The two-pronged apology is meant to address two major controversies — ad monetization and anti-LGBTQ advertising. Back in March 2017, LGBTQ creators started noticing that their ability to make money from advertisements before their videos was hindered by what YouTube calls "restricted" videos. At the time, YouTube responded by saying that restricted mode was a feature intended to filter out mature content for certain viewers — therefore, advertising privileges were revoked from videos that YouTube deemed contained "mature" content.
LGBTQ creators argued that the content being blocked by YouTube wasn't "mature" at all — it was, simply, LGBTQ-related.
British YouTuber NeonFiona told the U.K.'s The Guardian newspaper at the time that videos of hers referencing having a girlfriend, or overtly mentioning her bisexuality, became restricted. Videos that didn't mention her partner's gender were allowed to be monetized, she claimed, adding that heterosexual sex was not deemed "mature" by YouTube's system.
YouTube's statement in March 2017 used phrases like "we regret any confusion this has caused" and "we appreciate your feedback," which some took to mean they weren't taking it seriously. Months went by, and LGBTQ creators continued experiencing de-monetization issues.
Then, the LGBTQ advertising controversy was bumped up a few notches when some LGBTQ creators in June started noticing anti-LGBTQ advertising on their channels. Again, YouTube delivered a lackluster apology, and essentially said, "well, if you don't want those kinds of ads, you have the opportunity to block them yourself," citing a feature that few knew about beforehand.
“We have policies against ads on YouTube that incite hatred or promote discrimination, and all ads that run on the platform have to comply with these policies," YouTube said in a statement to The Advocate in June. "Even when an ad does not violate our policies, we understand that creators may not want ads from certain advertisers appearing on their videos. That’s why we give creators the ability to block ads from an advertiser in their AdSense account. We also give creators the option to block certain categories of ads if they choose.”

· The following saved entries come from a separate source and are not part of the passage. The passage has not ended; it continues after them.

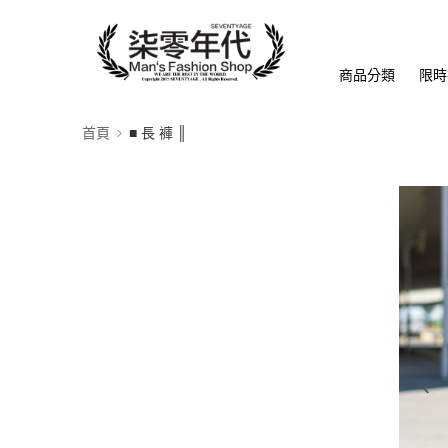
商品分類
限時
首頁
■ 長 褲 ║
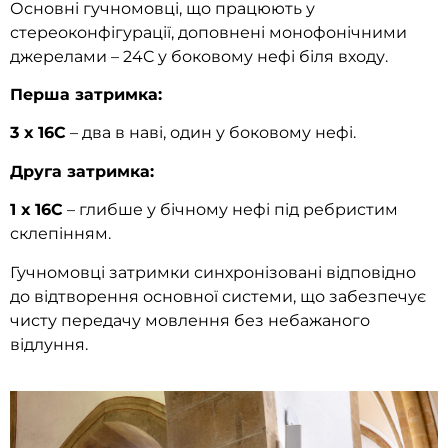
Основні гучномовці, що працюють у
стереоконфігурації, доповнені монофонічними
джерелами – 24C у боковому нефі біля входу.
Перша затримка:
3 х 16C
– два в наві, один у боковому нефі.
Друга затримка:
1 х 16C
– глибше у бічному нефі під ребристим
склепінням.
Гучномовці затримки синхронізовані відповідно
до відтворення основної системи, що забезпечує
чисту передачу мовлення без небажаного
відлуння.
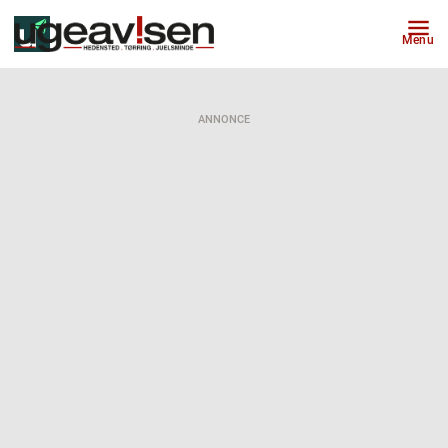
Menu
ANNONCE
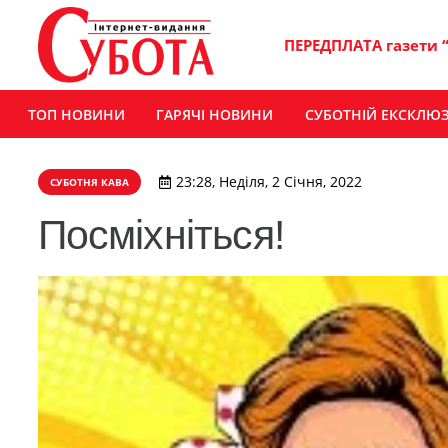
ПЕРЕДПЛАТА газети 
ТОП НОВИНИ
ГАРЯЧІ НОВИНИ
СУБОТНІЙ ЕКСКЛЮ
23:28, Неділя, 2 Січня, 2022
СУБОТНЯ КАВА
Посміхніться!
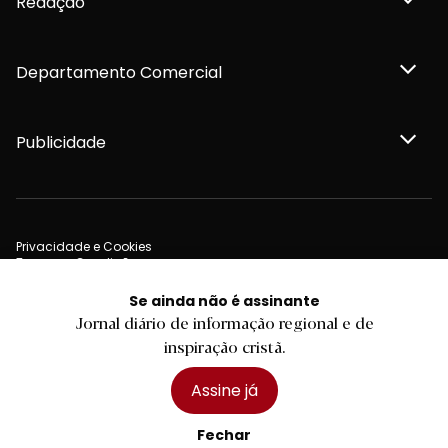
Redação
Departamento Comercial
Publicidade
Privacidade e Cookies
Termos e Condições
Declaração de compromisso FSC®
Política de Confidencialidade
Se ainda não é assinante
Editar Cookies
Jornal diário de informação regional e de
for tomorrow by
LKCOM
2026 Diário do Minho, Lda. © Todos os direitos reservados
inspiração cristã.
Assine já
Fechar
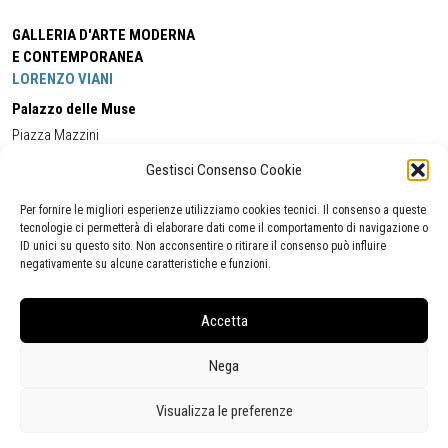
GALLERIA D'ARTE MODERNA
E CONTEMPORANEA
LORENZO VIANI
Palazzo delle Muse
Piazza Mazzini
55049 - Viareggio
Gestisci Consenso Cookie
Tel:
+39 0584 581118
Cell:
+39 338 5714978
(orario apertura Galleria)
Tel:
+39 0584 944580
(orario 09.00/13.00)
Per fornire le migliori esperienze utilizziamo cookies tecnici. Il consenso a queste
Email:
gamc@comune.viareggio.lu.it
tecnologie ci permetterà di elaborare dati come il comportamento di navigazione o
ID unici su questo sito. Non acconsentire o ritirare il consenso può influire
negativamente su alcune caratteristiche e funzioni.
Dichiarazione di accessibilità
Segnalazione di inaccessibilità
Accetta
Politica della privacy
Statistiche
Nega
Visualizza le preferenze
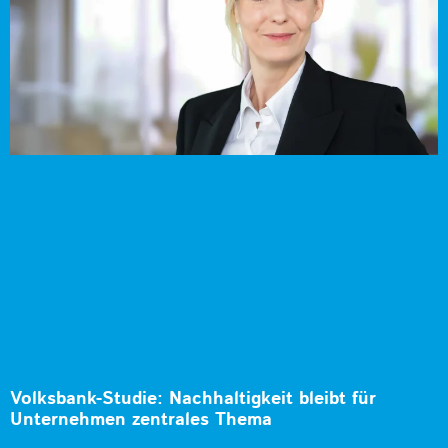
Volksbank-Studie: Nachhaltigkeit bleibt für
Unternehmen zentrales Thema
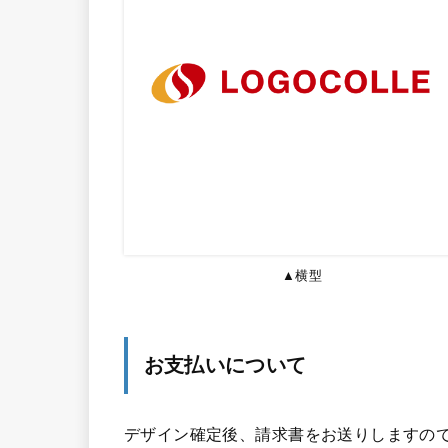
▲横型
お支払いについて
デザイン確定後、請求書をお送りしますので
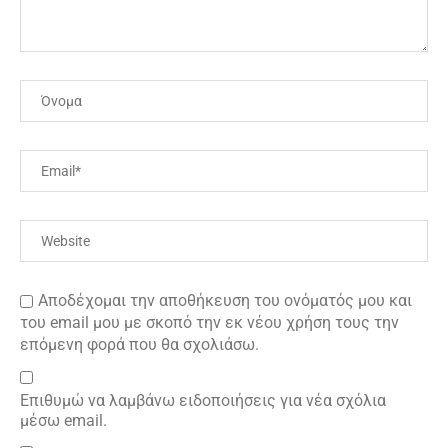
Αποδέχομαι την αποθήκευση του ονόματός μου και
του email μου με σκοπό την εκ νέου χρήση τους την
επόμενη φορά που θα σχολιάσω.
Επιθυμώ να λαμβάνω ειδοποιήσεις για νέα σχόλια
μέσω email.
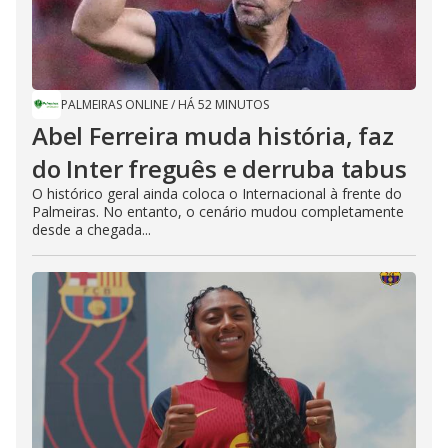
PALMEIRAS ONLINE
/
HÁ 52 MINUTOS
Abel Ferreira muda história, faz
do Inter freguês e derruba tabus
O histórico geral ainda coloca o Internacional à frente do
Palmeiras. No entanto, o cenário mudou completamente
desde a chegada...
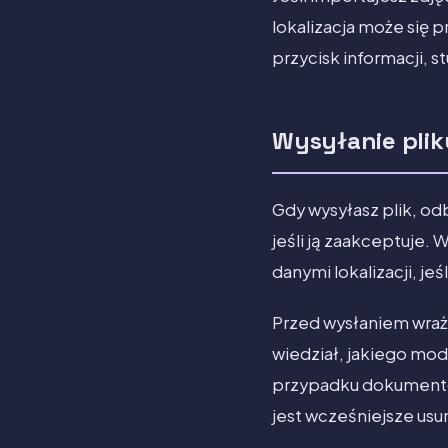
lokalizacja może się 
przycisk informacji, st
Wysyłanie pliku
Gdy wysyłasz plik, od
jeśli ją zaakceptuje.
danymi lokalizacji, jeśl
Przed wysłaniem wrażl
wiedział, jakiego mod
przypadku dokumentó
jest wcześniejsze usuni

You might be thinking, well, is it that big of a deal, really? Can't content creators just file a complaint with YouTube and prove their video isn't containing mature content? For LGBTQ YouTubers who are pumping out content weekly, or even daily, it can be extremely labor intensive to make sure all their videos are being labeled properly. When it's your livelihood, you depend on that revenue.
Even aside from the financial component, LGBTQ YouTube is a very special place that has blanketed sexual minorities with comfort and companionship. And for trans youth, it can be a provider of reliable and life-affirming information.
Gigi Lazzarato, a trans YouTube star who is featured in a documentary about her transition, noticed that some of her videos were swept up in the restricted mode controversy. In March 2017, she told Niraj Chokshi at The New York Times, that her content can be educational for children struggling with their identity. “That video might be the ultimate tipping point for them in their transition,” she said.
For many, YouTube's acknowledgement on the final day of Pride month was yet another in a series of disappointing apologies to the LGBTQ community. "It's so easy telling a community how important their work is without actually doing anything further," YouTuber Chris Lam tweeted.
Hopefully, YouTube does take action, and it won't take more years to tweak the policy and get things in working order for LGBTQ content makers. YouTube needs LGBTQ creators, but more importantly, there's an entire audience of LGBTQ youth out there who rely on the folks in front of the camera who are brave enough to bare it all so that others can feel less alone.